### WHAT TO DO
Track down every line below that holds "Posted" and copy it.

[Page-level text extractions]
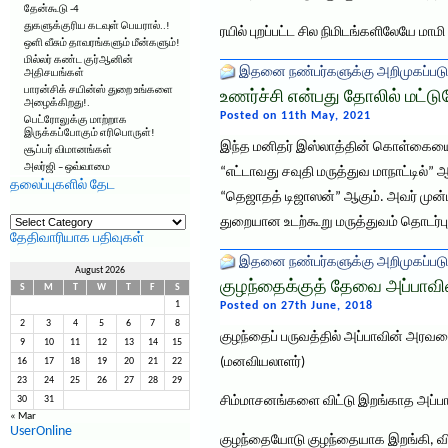
தேன்கூடு -4
துகளுக்குரிய கடவுள் பெயரால்..!
ரயில் புறப்பட்ட சில நிமிடங்களிலேயே மா
ஒளி வீசும் தாவரங்களும் மீன்களும்!
மில்லர் கண்ட குர்ஆனின்
இதனை நண்பர்களுக்கு அறிமுகப்படு
அதிசயங்கள்
பாரன்சிக் சயின்ஸ் துறை உங்களை
உணர்ச்சி என்பது தோலில் மட்டு
அழைக்கிறது!.
Posted on 11th May, 2021
பெட்ரோலுக்கு மாற்றாக
இருக்கப்போகும் எரிபொருள்!
இந்த மனிதர் இஸ்லாத்தின் கொள்கையைக்
சூப்பர் விமானங்கள்
அலர்ஜி – ஒவ்வாமை
“எட்டாவது சவுதி மருத்துவ மாநாட்டில்” 
தலைப்புகளில் தேட
“தெஜாதத் டிஜாஸன்” ஆகும். அவர் முன்ப
தலைப்புகளில்
துறையான உடற்கூறு மருத்துவம் தொடர்பு
தேட
தேதிவாரியாக பதிவுகள்
இதனை நண்பர்களுக்கு அறிமுகப்படு
August 2026
குழந்தைக்குத் தேவை அப்பாவ
S
M
T
W
T
F
S
1
Posted on 27th June, 2018
2
3
4
5
6
7
8
குழந்தைப் பருவத்தில் அப்பாவின் அரவண
9
10
11
12
13
14
15
(மனவியலாளர்)
16
17
18
19
20
21
22
23
24
25
26
27
28
29
சிம்மாசனங்களை விட்டு இறங்காத அப்பாக
30
31
« Mar
UserOnline
குழந்தையோடு குழந்தையாக இறங்கி, விளை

### OUTPUT FOR THIS EXERCISE
Posted on 11th May, 2021
Posted on 27th June, 2018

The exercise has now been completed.